The Securities and Exchange Commission (SEC) has once more turned down applications for a Bitcoin spot exchange-traded fund (ETF) to be issued in the United States.
The latest proposal for a spot Bitcoin ETF had been submitted by 21Shares, the global crypto ETF provider, and ARK Invest of Cathie Wood.
The ETF
The two companies had joined hands together for launching the ARK 21Shares Bitcoin ETF for the second time.
The application for the Bitcoin spot ETF had been filed on May 13th last year initially. This was a month after Ark’s application had already been rejected for getting the product listed on BZX.
The ETF is essentially a financial product that offers investors exposure to the underlying asset indirectly. This can come in handy for people who want to invest in items that are often difficult to store or own on their own.
Some examples of these assets include gold and now cryptocurrency has also been added to the mix. The rationale behind the SEC’s decision to turn down the application remains the same as the last time.

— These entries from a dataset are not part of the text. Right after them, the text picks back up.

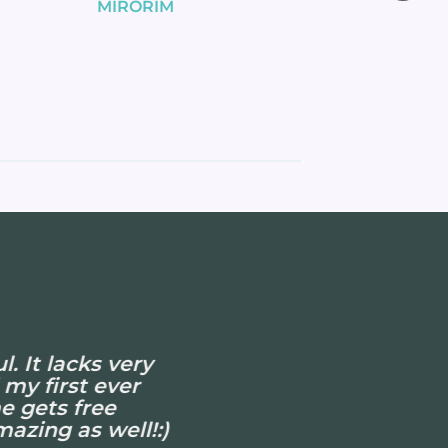
MIRORIM
. It lacks very
 my first ever
e gets free
azing as well!:)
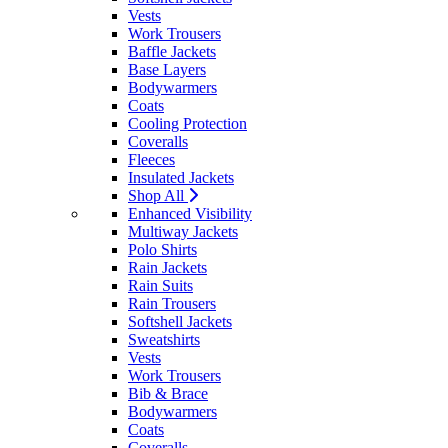
Vests
Work Trousers
Baffle Jackets
Base Layers
Bodywarmers
Coats
Cooling Protection
Coveralls
Fleeces
Insulated Jackets
Shop All
Enhanced Visibility
Multiway Jackets
Polo Shirts
Rain Jackets
Rain Suits
Rain Trousers
Softshell Jackets
Sweatshirts
Vests
Work Trousers
Bib & Brace
Bodywarmers
Coats
Coveralls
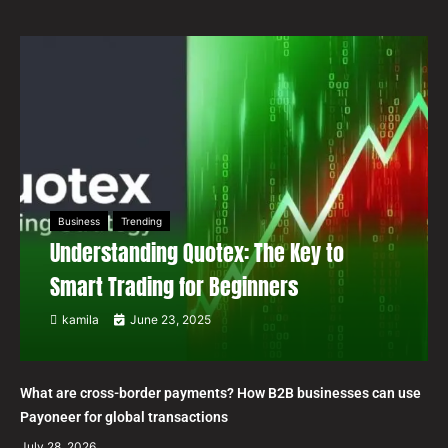
Business
Trending
Understanding Quotex: The Key to
Smart Trading for Beginners
kamila
June 23, 2025
What are cross-border payments? How B2B businesses can use
Payoneer for global transactions
July 28, 2026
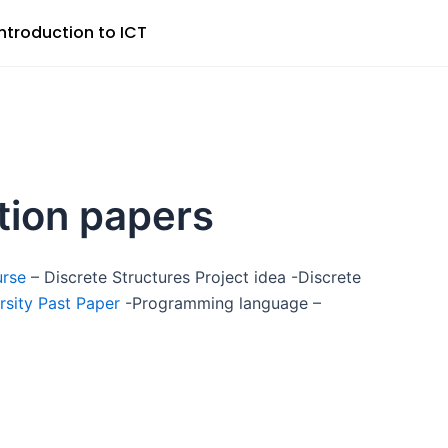
Introduction to ICT
stion papers
urse
– Discrete Structures Project idea -Discrete
rsity Past Paper
-Programming language –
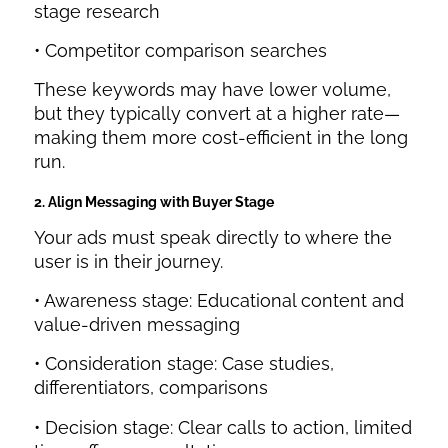
stage research
• Competitor comparison searches
These keywords may have lower volume,
but they typically convert at a higher rate—
making them more cost-efficient in the long
run.
2. Align Messaging with Buyer Stage
Your ads must speak directly to where the
user is in their journey.
• Awareness stage: Educational content and
value-driven messaging
• Consideration stage: Case studies,
differentiators, comparisons
• Decision stage: Clear calls to action, limited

The agency said that Ark had not been able to demonstrate that the investing public can be offered adequate protection by the rules of its exchange against manipulative and fraudulent practices and acts.
The rejection
According to the SEC, the Exchange Act Section 6(b)(5) outlines the obligations that an exchange has to meet before listing a bitcoin-based ETP.
The obligations that are outlined under the said Act are aimed at ensuring that investors are adequately protected from risks associated with the asset, which are quite high in the case of crypto.
If an ETF is approved, it would mean that institutions would be able to purchase bitcoin, something they are unable to do so right now because of the internal charter.
Therefore, crypto bulls are very eager to have such a product launched in the market, but the regulatory bodies are not so keen on it.
Other ETFs
In comparison, the SEC had willingly granted permission for the launch of a number of futures Bitcoin ETFs that had been rolled out in October 2021.
The first one to hit the market was the ProShares Bitcoin Strategy ETF and it saw one of the most active opening days in the history of the New York Stock Exchange (NYSE).
The difference between spot and futures ETFs is that the latter have Bitcoin futures contracts backing them, which is essentially a promise of buying bitcoin at a future date.
The Bitcoin futures market, unlike the Bitcoin spot market, is thoroughly regulated where it is possible for an ETF to have a surveillance sharing agreement like the CME Bitcoin futures market.
Grayscale had also filed for Bitcoin spot ETF and had said that it could also strike an agreement for surveillance sharing with the same market.
But, the SEC said that CME Bitcoin futures and spot Bitcoin are not adequately related and rejected its application.
This has prompted Grayscale to file a lawsuit against the SEC.